The Jackmans had already participated in the costume parade, with Jackman and her husband, Brian, dressed as Sally and Jack from Tim Burton's "The Nightmare Before Christmas."

It was the American Fork family's first visit to Salt Lake Comic Con, and they have Sienna to thank for it, Kristi Jackman said.

"My 3-year-old was on YouTube and found a video of (a comic convention). She said, 'This is so cool,' and she didn't realize they had a comic con here, so we surprised them and told them we were coming," she said.

Aside from standing in line for wristbands Thursday morning, the Jackmans were enjoying their time at Salt Lake Comic Con, posing for pictures and keeping an eye out for anyone else dressed as Anna or Elsa.

"They both want to see Anna and Elsa, any princess, and they really love the Avengers," Jackman said.

Earlier Thursday, celebrity guests emerged one by one from the blue police call box known to Dr. Who fans as the TARDIS, creating the opening scene for the sequel to Salt Lake Comic Con.

"Welcome to Salt Lake Comic Con," said Lou Ferrigno, the original Incredible Hulk and a repeat guest for the second annual event. "I'm very excited to be back because I had a great time a year ago. I think this has got to be the best convention I've ever done."

Flanked by heroes both fictional and real, Salt Lake Comic Con organizers officially opened this year's event with a news conference that had a concert-like feel, with cheers from energetic costumed fans — some of them doubling as members of the media.

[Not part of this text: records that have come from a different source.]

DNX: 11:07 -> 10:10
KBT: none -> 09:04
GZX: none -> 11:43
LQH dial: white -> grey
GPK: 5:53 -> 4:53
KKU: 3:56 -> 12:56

Event co-founder and show producer Dan Farr also took the stage via the replica time machine/spacecraft — noting, of course, that "it's actually a lot bigger on the inside."

"We as people from Salt Lake and surrounding areas have really put ourselves on the map in the comic con world," Farr said, "and it's because of the great support of the media, the fans and everyone in the area."

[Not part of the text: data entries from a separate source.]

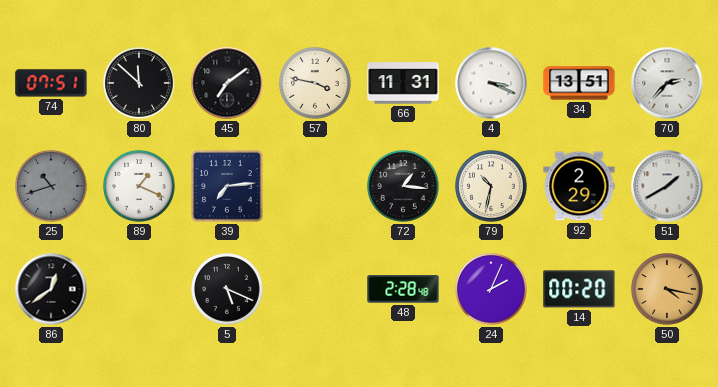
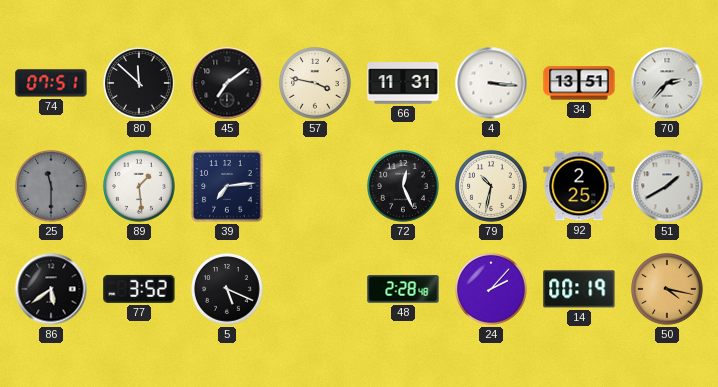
4: 3:19 -> 3:16
25: 10:42 -> 11:30
89: 1:19 -> 1:29
72: 1:16 -> 12:26
92: 2:29 -> 2:25
86: 12:39 -> 5:39
77: none -> 3:52
24: 2:04 -> 2:07
14: 00:20 -> 00:19
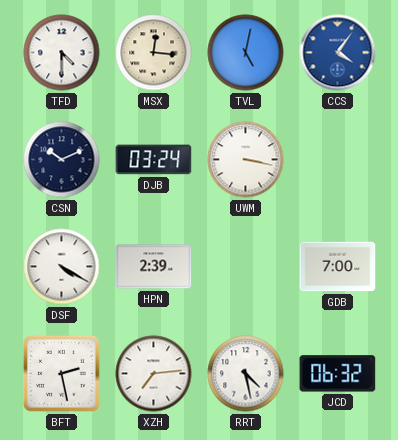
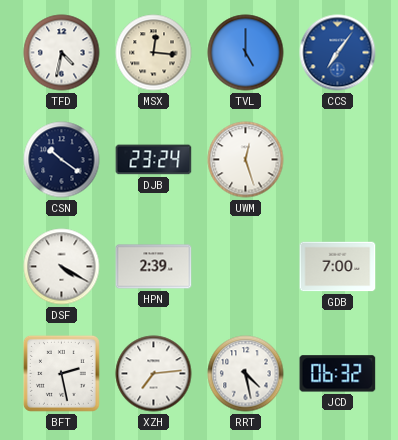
TFD: 4:30 -> 4:32
TVL: 5:02 -> 5:00
CCS: 4:06 -> 7:06
CSN: 10:11 -> 10:21
DJB: 03:24 -> 23:24
UWM: 3:17 -> 12:27
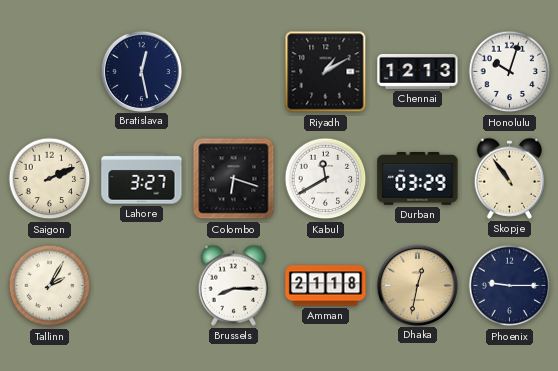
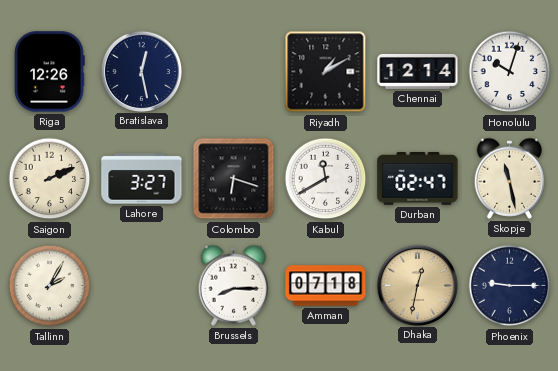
Riga: none -> 12:26
Chennai: 12:13 -> 12:14
Durban: 03:29 -> 02:47
Skopje: 10:54 -> 11:28
Amman: 21:18 -> 07:18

Manu Bennett, known for his role as Slade Wilson — aka Deathstroke — in the CW series "Arrow," predicted the event will attract 130,000 visitors over its three-day run, ranking it in the top three among such conventions in North America.

"When you're a small con, and you're starting out for the first time, people like our bookers say, 'Oh, it's a first-time con. You don't want to go along because they won't get many people there.' But everything (Farr) said to me and he ever promised me about this comic con came true."

Other celebrities who took the stage for the kickoff event included Jason David Frank, known for his role as Tommy Oliver — aka the Green Ranger — in "Mighty Morphin Power Rangers"; Eugene Clark, Big Daddy from the zombie flick "Land of the Dead"; Craig Parker, Haldir of Lorien in "The Lord of the Rings" films; comic book artist Neal Adams; Charisma Carpenter, best known as Cordelia Chase in the "Buffy the Vampire Slayer" and "Angel" TV series; and voice actors Veronica Taylor and Victor Joseph Mignogna.

"Two years ago, (Farr) told me that he was going to put something tiny and intimate together in Salt Lake City," Mignogna said. "He lied."

The second-year comic and pop culture convention is expected to break its own records for attendance and attract more than 120,000 visitors over the three days.

Salt Lake Comic Con attracted 72,000 guests to its inaugural event last fall and had 100,000 at its FanX convention in April.

This year's event will have double the floor space from last September's convention, with 40-plus celebrity guests; an expanded Kid Con area for young fans; more than 300 hours of panel programming; and 450-plus panel guests, said Bryan Brandenburg, Salt Lake Comic Con co-founder and chief marketing officer.

The event got underway at 1 p.m. Thursday for those with VIP and Gold passes and 2 p.m. for all other ticket holders. It continues from 11 a.m. to 7 p.m. Friday, starting an hour early for those with VIP and Gold passes; and 10 a.m. to 7 p.m. Saturday, with a 9:30 a.m. opening for VIP and Gold pass holders.